Clifford's daughter Cheryl Blossom, distraught over her father's death, walks out onto the frozen Sweetwater River in a suicide attempt, though Archie, Betty, Jughead, and Veronica arrive there just as she falls into the water. Archie manages to save her by punching through the ice and performing CPR on her. After recovering, Cheryl burns down her family's mansion, Thornhill, in an act of rebellion against her mom, Penelope Blossom. That same night, Mayor Sierra McCoy is hosting a jubilee for the town's 75th anniversary where Archie performs an original musical number with Josie and the Pussycats. After this, Betty gives a speech that both highlights the good of Riverdale but calls attention to its many flaws and that the town must do better in order to avoid future tragedies like what happened with the Blossoms.

The next morning, Archie meets with his dad Fred Andrews at Pop's Chock'lit Shoppe.
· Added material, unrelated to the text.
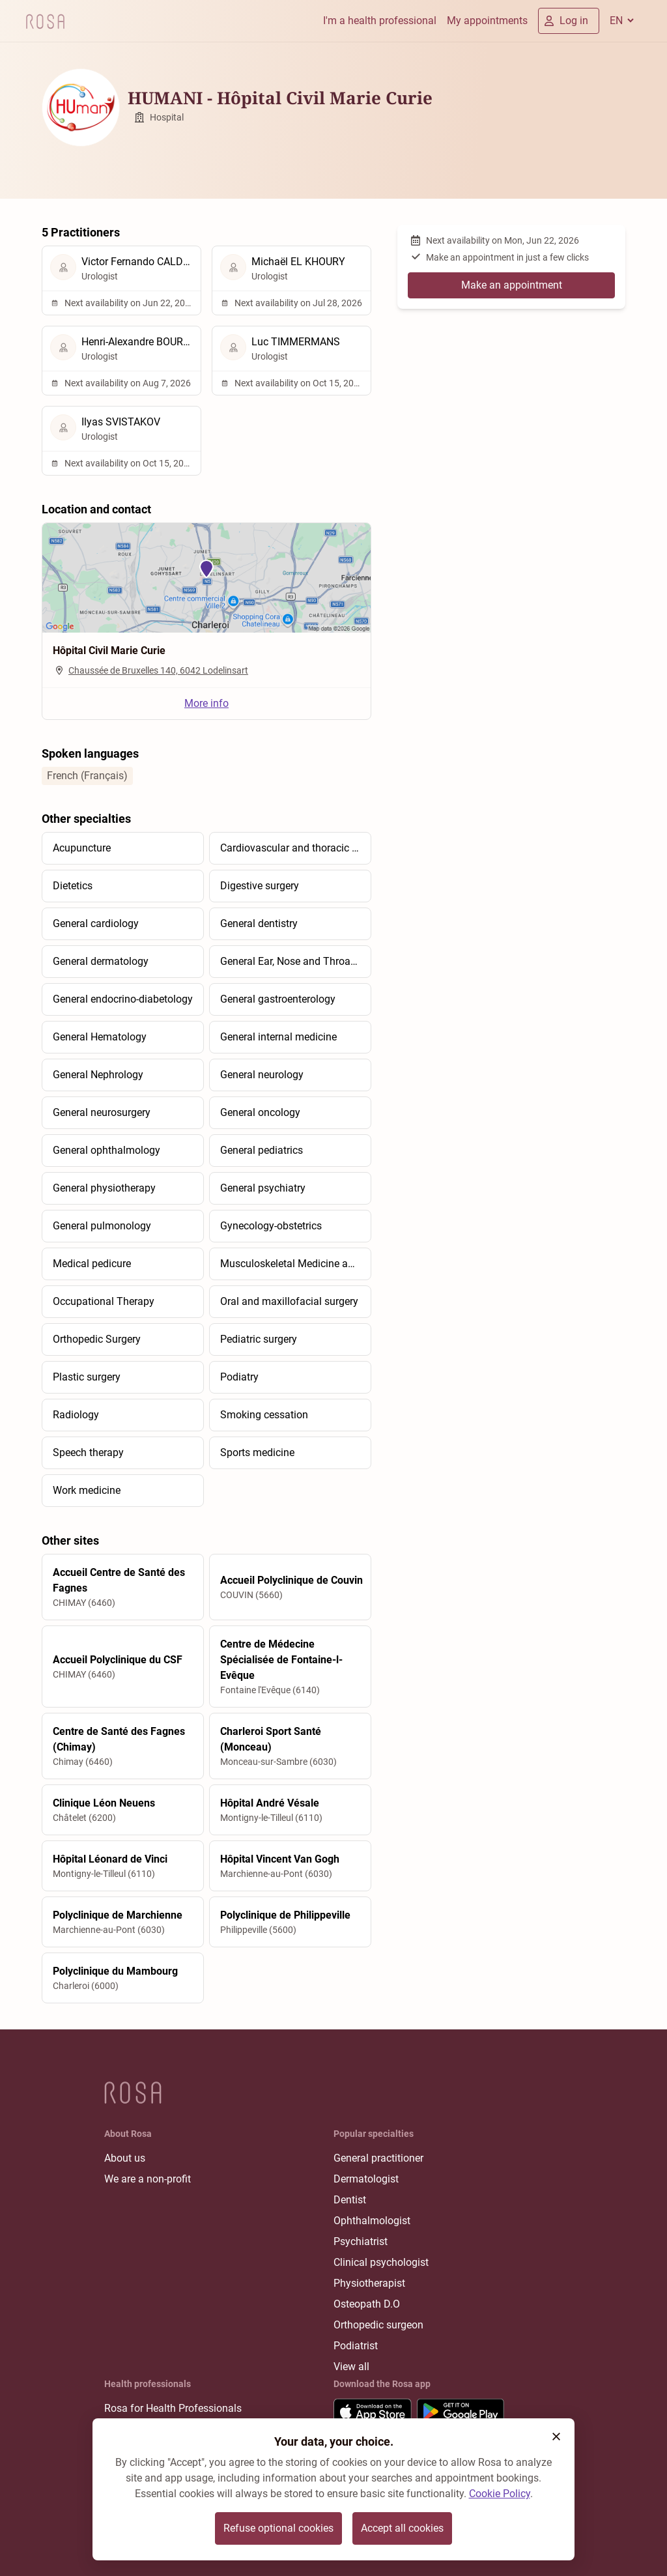 The height and width of the screenshot is (2576, 667). Describe the element at coordinates (367, 2304) in the screenshot. I see `Osteopath D.O` at that location.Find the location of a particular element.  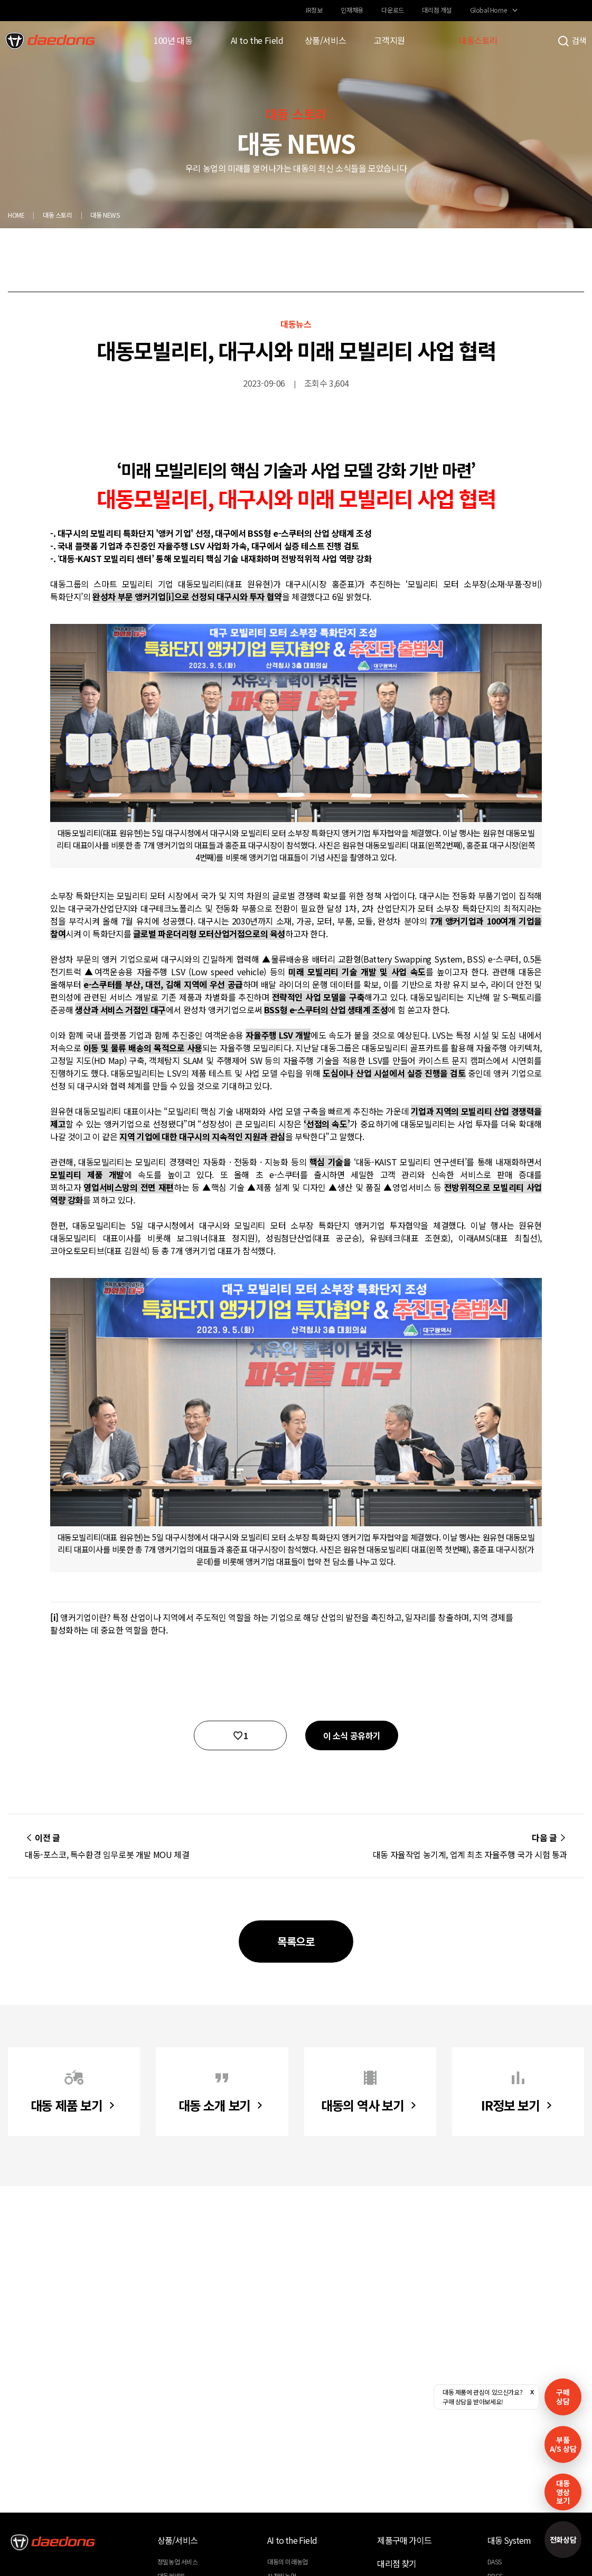

구매 상담 is located at coordinates (562, 2396).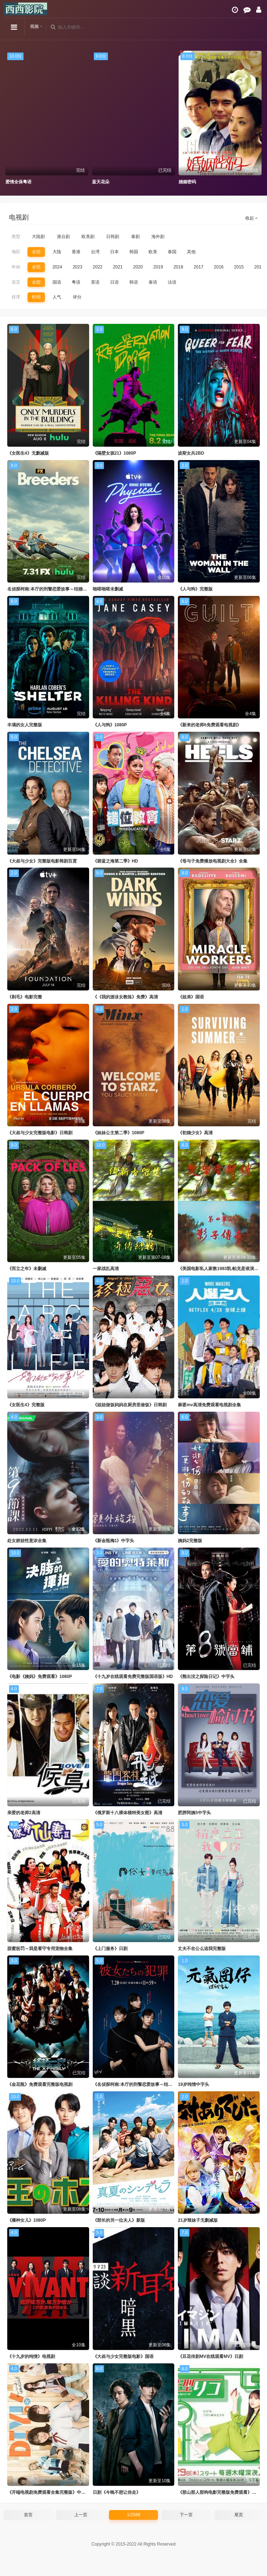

However, while he is in the bathroom, a masked gunman tries to rob the store before turning his attention to Fred, who is shot. The episode ends with the gunman fleeing from the store as Fred, bleeding, is held in Archie's arms.

== Cast and characters ==

=== Starring ===
- KJ Apa as Archie Andrews
- Lili Reinhart as Betty Cooper
- Camila Mendes as Veronica Lodge
- Cole Sprouse as Jughead Jones
- Marisol Nichols as Hermione Lodge
- Madelaine Petsch as Cheryl Blossom
- Ashleigh Murray as Josie McCoy
- Mädchen Amick as Alice Cooper
- Luke Perry as Fred Andrews

=== Guest starring ===
- Casey Cott as Kevin Keller
- Martin Cummins as Tom Keller
- Robin Givens as Sierra McCoy
- Skeet Ulrich as F.P. Jones
- Nathalie Boltt as Penelope Blossom
- Asha Bromfield as Melody Valentine
- Peter James Bryant as Mr. Weatherbee
- Hayley Law as Valerie Brown
- Lochlyn Munro as Hal Cooper
- Tiera Skovbye as Polly Cooper

=== Co-starring ===
- Alison Araya as Ms. Weiss
- Jay Clift as Gunman
- Helen Dixon as Old Waitress
- Arthur Mackinnon as Other Serpent
- Tom McBeath as Smithers
- Scott McNeil as Older Serpent
- Alvin Sanders as Pop Tate
- Trevor Stines as Jason Blossom

== Production ==
It was decided during the production of season 1 that the penultimate episode of the season would resolve the storyline involving Jason Blossom's death, a decision that, according to showrunner Roberto Aguirre-Sacasa, was not well-received by some network executives. However, executive producer Greg Berlanti supported the idea, saying, "Solve the mystery in the penultimate episode so that in the last episode, you can get back to all the characters and not make it about the mystery". Additionally during production, Aguirre-Sacasa stated that there had been plans to have the introduction of Sabrina Spellman from the show Chilling Adventures of Sabrina be the cliffhanger, though these plans were ultimately dropped.

== Reception ==

=== Critical reception ===
The episode received overall positive reviews. A review in Entertainment Weekly called the episode "a very tantalizing and therapeutic season finale". Film website CinemaBlend ranked it number 1 on their list of the best episodes of Riverdale (as of December 5, 2021), praising the episode's conclusions for the plotlines of season 1 and highlighting the cliffhanger ending. In their review, they state, "This is, hands down, the best episode of Riverdale, and I personally think it will forever remain that because of how well it was handled". The A.V. Club gave the episode an A rating, similarly pointing out the cliffhanger ending. Den of Geek gave the episode 4.5 out of 5 stars and complemented the episode as "a juggling act between the revealtion [sic] of secrets and establishing new mysteries that will dominate the next season". An article in Birth.Movies.Death. gave the episode and season as a whole a positive review, saying, "Riverdale came out of the gate strong and stayed that way, one of the most successful and rewarding first seasons of any show in recent memory." Showrunner Aguirre-Sacasa listed the episode as one of the ones he's most proud to have worked on and said that the sequence with Archie saving Cheryl at the river was one of his favorite sequences in the show.

=== Ratings ===
The episode was watched by 0.951 million viewers and received a television rating of 0.4 in the key demographic of 18- to 49-year-olds.